-------- Input material --------

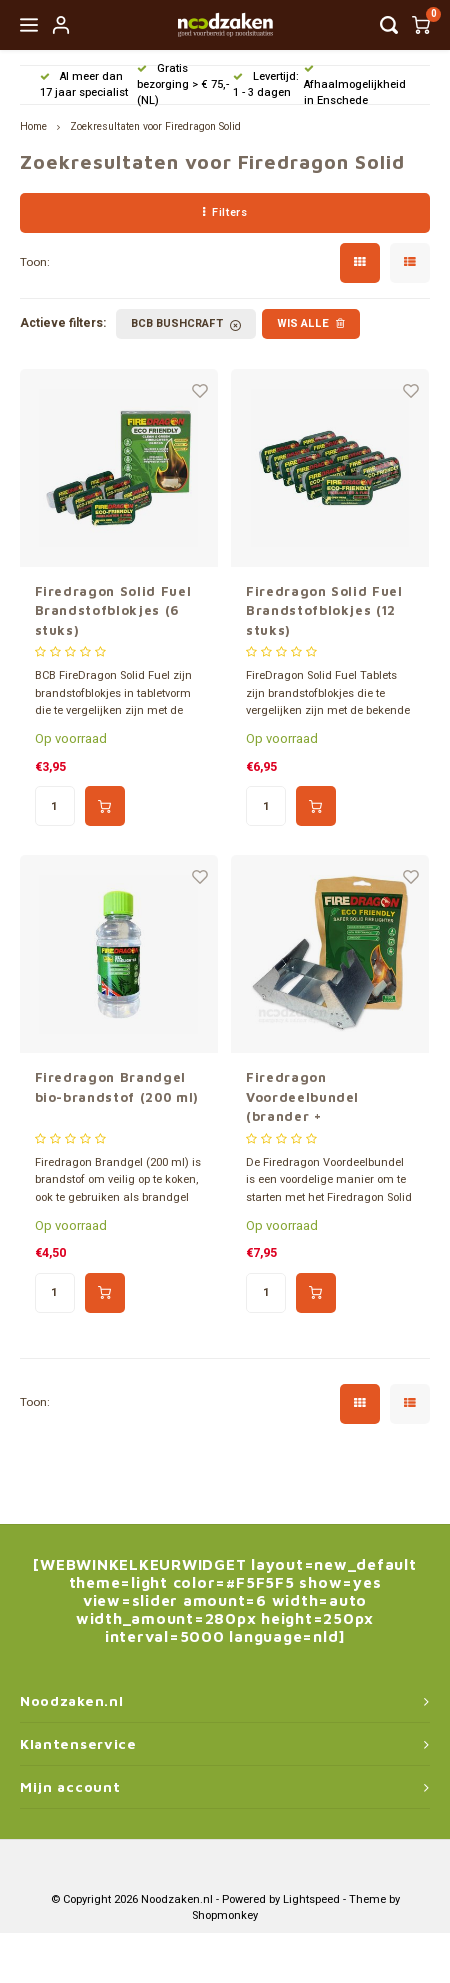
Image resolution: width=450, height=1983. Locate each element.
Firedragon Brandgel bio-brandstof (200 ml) (117, 1087)
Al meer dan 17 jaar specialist (84, 84)
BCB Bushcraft (186, 323)
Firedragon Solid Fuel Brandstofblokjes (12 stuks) (324, 610)
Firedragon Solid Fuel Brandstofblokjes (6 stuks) (113, 610)
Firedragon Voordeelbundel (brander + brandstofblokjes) (311, 1098)
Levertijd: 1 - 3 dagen (266, 84)
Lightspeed (311, 1899)
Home (33, 126)
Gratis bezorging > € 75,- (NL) (183, 84)
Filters (225, 212)
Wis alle (311, 323)
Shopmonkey (225, 1915)
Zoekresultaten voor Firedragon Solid (155, 126)
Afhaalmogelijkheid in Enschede (355, 86)
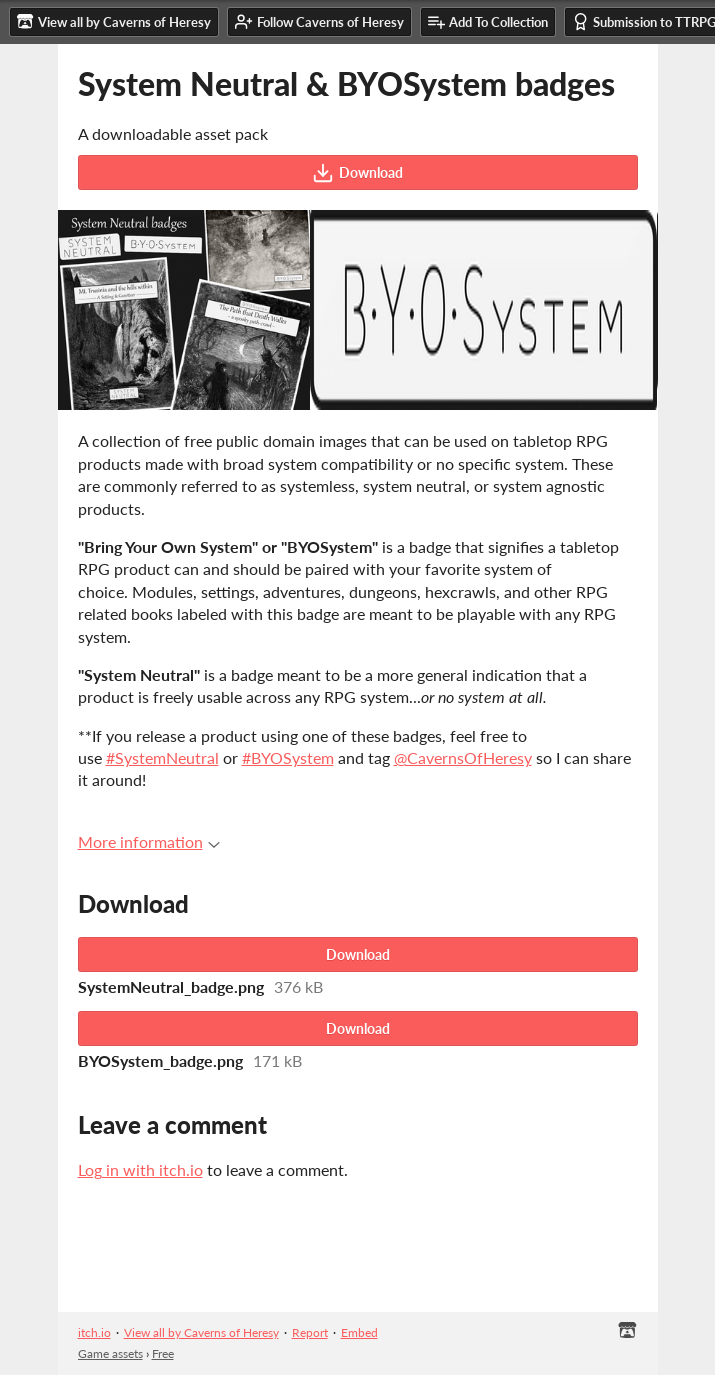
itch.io (94, 1332)
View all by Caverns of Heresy (201, 1332)
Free (163, 1353)
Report (310, 1332)
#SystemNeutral (162, 757)
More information (149, 841)
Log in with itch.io (140, 1169)
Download (357, 173)
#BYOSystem (288, 757)
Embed (359, 1332)
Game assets (110, 1353)
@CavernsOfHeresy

--------

- **Task brief**
The line that contains "BCB Bushcraft (186, 323)" begins the range and the last line of the entries ends it; print that range exactly, without pictures.

- **Written solution**
BCB Bushcraft (186, 323)
Firedragon Solid Fuel Brandstofblokjes (12 stuks) (324, 610)
Firedragon Solid Fuel Brandstofblokjes (6 stuks) (113, 610)
Firedragon Voordeelbundel (brander + brandstofblokjes) (311, 1098)
Levertijd: 1 - 3 dagen (266, 84)
Lightspeed (311, 1899)
Home (33, 126)
Gratis bezorging > € 75,- (NL) (183, 84)
Filters (225, 212)
Wis alle (311, 323)
Shopmonkey (225, 1915)
Zoekresultaten voor Firedragon Solid (155, 126)
Afhaalmogelijkheid in Enschede (355, 86)
itch.io (94, 1332)
View all by Caverns of Heresy (201, 1332)
Free (163, 1353)
Report (310, 1332)
#SystemNeutral (162, 757)
More information (149, 841)
Log in with itch.io (140, 1169)
Download (357, 173)
#BYOSystem (288, 757)
Embed (359, 1332)
Game assets (110, 1353)
@CavernsOfHeresy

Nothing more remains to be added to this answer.